::: EXTRACTED ENTRIES
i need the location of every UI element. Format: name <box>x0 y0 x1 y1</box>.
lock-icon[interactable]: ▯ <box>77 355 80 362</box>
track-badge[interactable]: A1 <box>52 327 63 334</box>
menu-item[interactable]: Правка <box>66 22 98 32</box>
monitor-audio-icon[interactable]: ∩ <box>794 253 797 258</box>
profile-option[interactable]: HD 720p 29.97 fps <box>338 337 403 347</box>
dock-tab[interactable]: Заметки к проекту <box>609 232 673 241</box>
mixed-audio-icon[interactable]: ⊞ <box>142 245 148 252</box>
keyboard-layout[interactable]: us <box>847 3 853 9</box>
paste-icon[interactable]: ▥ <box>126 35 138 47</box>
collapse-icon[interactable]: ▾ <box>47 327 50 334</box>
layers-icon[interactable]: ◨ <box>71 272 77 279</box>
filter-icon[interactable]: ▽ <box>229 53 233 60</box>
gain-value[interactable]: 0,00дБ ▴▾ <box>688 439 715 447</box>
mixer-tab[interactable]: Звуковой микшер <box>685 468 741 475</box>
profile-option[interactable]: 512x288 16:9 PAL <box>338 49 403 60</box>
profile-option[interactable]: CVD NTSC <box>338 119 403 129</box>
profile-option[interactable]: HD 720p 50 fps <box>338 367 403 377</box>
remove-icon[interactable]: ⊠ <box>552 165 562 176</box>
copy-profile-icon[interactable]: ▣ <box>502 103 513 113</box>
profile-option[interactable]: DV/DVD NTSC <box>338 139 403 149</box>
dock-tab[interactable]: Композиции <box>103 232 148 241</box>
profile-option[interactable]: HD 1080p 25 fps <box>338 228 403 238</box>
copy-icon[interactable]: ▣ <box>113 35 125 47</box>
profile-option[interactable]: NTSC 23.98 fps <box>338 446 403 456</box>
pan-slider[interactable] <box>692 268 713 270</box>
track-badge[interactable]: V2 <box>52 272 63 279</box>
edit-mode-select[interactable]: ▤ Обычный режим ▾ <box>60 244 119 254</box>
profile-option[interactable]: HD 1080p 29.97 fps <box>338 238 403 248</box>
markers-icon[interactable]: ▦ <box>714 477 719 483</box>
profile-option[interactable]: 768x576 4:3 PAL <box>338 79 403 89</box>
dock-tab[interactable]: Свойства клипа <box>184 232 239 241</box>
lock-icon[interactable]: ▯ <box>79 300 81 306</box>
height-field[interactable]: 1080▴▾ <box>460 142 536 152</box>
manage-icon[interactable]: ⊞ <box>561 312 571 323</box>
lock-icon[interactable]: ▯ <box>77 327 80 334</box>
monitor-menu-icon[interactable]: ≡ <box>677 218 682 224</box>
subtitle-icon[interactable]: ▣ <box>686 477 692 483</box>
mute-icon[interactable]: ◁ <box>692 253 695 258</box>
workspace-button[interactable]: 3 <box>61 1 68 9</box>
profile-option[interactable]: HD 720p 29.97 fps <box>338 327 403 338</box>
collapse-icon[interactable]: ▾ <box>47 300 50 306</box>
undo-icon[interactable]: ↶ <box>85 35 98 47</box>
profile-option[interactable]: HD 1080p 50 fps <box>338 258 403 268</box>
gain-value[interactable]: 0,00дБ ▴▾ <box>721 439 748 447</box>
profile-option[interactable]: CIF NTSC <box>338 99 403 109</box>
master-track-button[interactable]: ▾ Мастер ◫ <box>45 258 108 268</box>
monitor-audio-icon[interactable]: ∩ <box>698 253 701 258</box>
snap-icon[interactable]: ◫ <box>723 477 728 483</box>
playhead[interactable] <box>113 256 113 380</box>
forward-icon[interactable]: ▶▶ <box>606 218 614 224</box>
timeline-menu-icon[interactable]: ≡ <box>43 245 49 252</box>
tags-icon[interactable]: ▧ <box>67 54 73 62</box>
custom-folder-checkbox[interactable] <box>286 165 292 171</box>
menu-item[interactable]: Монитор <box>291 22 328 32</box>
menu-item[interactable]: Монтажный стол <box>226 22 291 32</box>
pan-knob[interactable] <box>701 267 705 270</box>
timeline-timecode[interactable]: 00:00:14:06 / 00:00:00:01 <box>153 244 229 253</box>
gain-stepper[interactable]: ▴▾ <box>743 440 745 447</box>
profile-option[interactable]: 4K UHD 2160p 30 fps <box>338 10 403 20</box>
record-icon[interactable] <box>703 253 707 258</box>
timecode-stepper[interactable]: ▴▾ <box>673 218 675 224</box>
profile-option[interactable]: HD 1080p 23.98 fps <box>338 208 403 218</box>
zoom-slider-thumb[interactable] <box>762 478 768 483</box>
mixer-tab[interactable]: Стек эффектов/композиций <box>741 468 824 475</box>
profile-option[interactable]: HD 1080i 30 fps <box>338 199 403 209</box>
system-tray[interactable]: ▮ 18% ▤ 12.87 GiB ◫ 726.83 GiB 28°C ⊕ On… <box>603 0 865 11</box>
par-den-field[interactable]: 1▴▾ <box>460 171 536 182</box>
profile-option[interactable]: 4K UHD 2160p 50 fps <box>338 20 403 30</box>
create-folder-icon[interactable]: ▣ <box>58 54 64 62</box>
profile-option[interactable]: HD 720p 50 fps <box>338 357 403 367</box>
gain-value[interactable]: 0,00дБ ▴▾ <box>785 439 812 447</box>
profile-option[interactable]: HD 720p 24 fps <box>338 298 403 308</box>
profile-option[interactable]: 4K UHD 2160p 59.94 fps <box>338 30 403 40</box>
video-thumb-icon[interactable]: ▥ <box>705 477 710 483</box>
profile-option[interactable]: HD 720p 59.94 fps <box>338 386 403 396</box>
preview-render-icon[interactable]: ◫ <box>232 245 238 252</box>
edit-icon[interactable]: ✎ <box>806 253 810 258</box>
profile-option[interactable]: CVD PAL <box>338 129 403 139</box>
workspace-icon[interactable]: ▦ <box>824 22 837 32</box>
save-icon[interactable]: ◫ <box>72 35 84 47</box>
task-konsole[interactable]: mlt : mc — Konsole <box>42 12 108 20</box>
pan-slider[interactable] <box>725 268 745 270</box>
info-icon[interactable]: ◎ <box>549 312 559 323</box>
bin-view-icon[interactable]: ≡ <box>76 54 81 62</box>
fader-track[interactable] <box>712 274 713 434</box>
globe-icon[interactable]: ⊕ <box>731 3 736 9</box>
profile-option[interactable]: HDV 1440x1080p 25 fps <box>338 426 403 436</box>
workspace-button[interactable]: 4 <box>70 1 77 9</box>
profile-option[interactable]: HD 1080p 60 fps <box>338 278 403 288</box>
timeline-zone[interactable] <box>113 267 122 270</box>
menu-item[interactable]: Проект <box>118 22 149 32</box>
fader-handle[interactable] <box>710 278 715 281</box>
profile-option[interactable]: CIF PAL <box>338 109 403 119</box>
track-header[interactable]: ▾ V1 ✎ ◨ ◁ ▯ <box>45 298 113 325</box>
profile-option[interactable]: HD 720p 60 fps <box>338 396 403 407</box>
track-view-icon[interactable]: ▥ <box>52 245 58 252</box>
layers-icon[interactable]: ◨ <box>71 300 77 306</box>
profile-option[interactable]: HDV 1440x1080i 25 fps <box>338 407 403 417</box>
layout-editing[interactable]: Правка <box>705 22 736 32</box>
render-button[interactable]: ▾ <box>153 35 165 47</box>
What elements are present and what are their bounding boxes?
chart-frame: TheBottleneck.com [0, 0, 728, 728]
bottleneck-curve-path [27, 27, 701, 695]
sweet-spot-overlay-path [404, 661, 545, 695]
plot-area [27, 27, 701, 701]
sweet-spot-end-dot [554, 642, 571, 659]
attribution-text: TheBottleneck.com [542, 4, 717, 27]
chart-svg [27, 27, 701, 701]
::::::
▸ TASK PROMPT
Once the line with "What elements are" is found, write out that line and every one after it through the last line of the records, exactly and with nothing else.

▸ SOLUTION TO THE EXERCISE
What elements are present and what are their bounding boxes?
chart-frame: TheBottleneck.com [0, 0, 728, 728]
bottleneck-curve-path [27, 27, 701, 695]
sweet-spot-overlay-path [404, 661, 545, 695]
plot-area [27, 27, 701, 701]
sweet-spot-end-dot [554, 642, 571, 659]
attribution-text: TheBottleneck.com [542, 4, 717, 27]
chart-svg [27, 27, 701, 701]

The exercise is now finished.